Direktur Utama PT Garuda Indonesia I Gusti Ngurah Askhara terancam denda sebesar Rp 25 miliar dalam kasus rangkap jabatan.
Pria yang akrab disapa Ari Askhara ini selain menjabat sebagai pucuk pimpinan Garuda juga menjadi komisaris utama dalam dua maskapai lainnya, yakni Citilink dan Sriwijaya Air.
Citilink masih merupakan maskapai plat merah. Sementara Sriwijaya adalah maskapai plat hitam swasta.
Menurut Jurubicara dan anggota Komisioner KPPU Guntur Saragih ancaman denda ini mengacu pada UU 5/1999 tentang Larangan Praktek Monopoli dan Persaingan Usaha Tidak Sehat.
Disebutkan dalam aturan itu bahwa pelanggaran aturan rangkap jabatan dapat dikenakan denda antara Rp 5 miliar hingga Rp 25 miliar atau pidana kurungan pengganti denda selama-lamanya lima bulan.
Keputusan denda menjadi wewenang Majelis Komisi Persidangan.
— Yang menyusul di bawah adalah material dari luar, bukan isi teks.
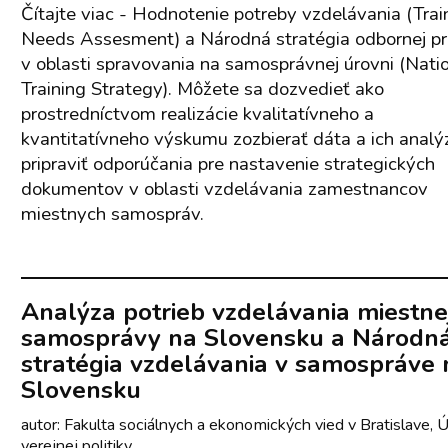
Čítajte viac - Hodnotenie potreby vzdelávania (Trai
Needs Assesment) a Národná stratégia odbornej pr
v oblasti spravovania na samosprávnej úrovni (Nati
Training Strategy). Môžete sa dozvedieť ako
prostredníctvom realizácie kvalitatívneho a
kvantitatívneho výskumu zozbierať dáta a ich analý
pripraviť odporúčania pre nastavenie strategických
dokumentov v oblasti vzdelávania zamestnancov
miestnych samospráv.
Analýza potrieb vzdelávania miestne
samosprávy na Slovensku a Národn
stratégia vzdelávania v samospráve 
Slovensku
autor: Fakulta sociálnych a ekonomických vied v Bratislave, 
verejnej politiky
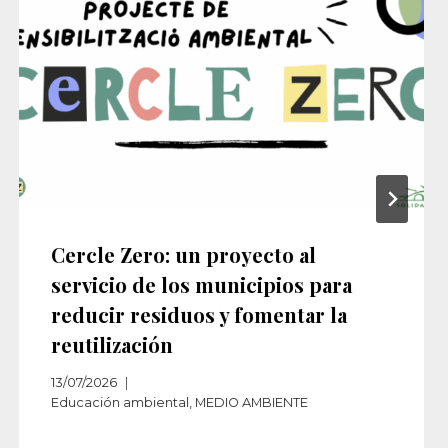
Cercle Zero: un proyecto al
servicio de los municipios para
reducir residuos y fomentar la
reutilización
13/07/2026
Educación ambiental
,
MEDIO AMBIENTE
Sejauh ini, KPPU masih melakukan investigasi.
Dalam keterangannya kepada KPPU, menurut Guntur, Ari Askhara yang pernah menjadi Direktur Utama PT Pelindo III tidak merasa bersalah, dan menyatakan bahwa rangkap jabatan itu sesuai dengan prosedur.
Dia juga mengatakan, bahwa rangkap jabatan itu adalah penugasan langsung dari Menteri Badan Usaha Milik Negara (BUMN) Rini Soemarno.
Atas pernyataan itu, KPPU sedang membicarakan apakah perlu memanggil Menteri BUMN.
Selain Ari Ashkara KPPU akan memeriksa Direktur Niaga Garuda Indonesia Pikri Ilham Kurniansyah dan Direktur Utama Citilink Indonesia Juliandra Nurtjahtjo yang juga tercatat sebagai komisaris Sriwijaya Air.
Pasal 26 UU 5/1999 tentang Larangan Praktek Monopoli dan Persaingan Usaha Tidak Sehat menyebutkan bahwa seorang direksi atau komisaris dilarang merangkap menjadi direksi atau komisaris pada perusahaan lain apabila berada dalam pasar bersangkutan atau sektor yang sama dan secara bersamaan dapat menguasai pangsa pasar tertentu.
Rangkap jabatan dikhawatirkan melahirkan praktik monopoli atau persaingan usaha tidak sehat.
Dengan pertimbangan itu, menurut Guntur, rangkap jabatan yang dilakukan Ari Askhara, Pikri Ilham Kurniansyah, dan Juliandra Nurtjahtjo berpotensi melahirkan monopoli.
Garuda dan Sriwijaya Air menjalankan Kerja Sama Operasi (KSO) sejak November 2018. KPPU menduga, Garuda mengendalikan Sriwijaya Air dengan menggunakan KSO itu. Padahal, semestinya dua maskapai ini bersaing.
“Model KSO yang mengendalikan kegiatan pamasaran melanggar pasal 26 UU Anti Monopoli,” tegasnya.
Praktik yang dilakukan Garuda dan Sriwijaya Air ini membuat kini secara faktual hanya ada tiga grup maskapai yang beroperasi di Indonesia, yakni Garuda Indonesia, Lion Air dan Air Asia.
Dari tiga grup itu hanya Garuda dan Lion Air yang diterima KPPU menduga Air Asia telah diboikot oleh agen perjalanan. Akibatnya, hanya tersisa dua grup besar, yakni Garuda Indonesia Group dan Lion Air Group.
Menurutnya, persoalan harga tiket yang menyusahkan konsumen, terjadi karena praktik monopoli dan persaingan tidak sehat ini.
Persoalan akan menjadi lain apabila Sriwijaya Air tidak berada di bawah pengaruh Garuda Indonesia, juga apabila Air Asia dapat diterima pasar tiket penerbangan.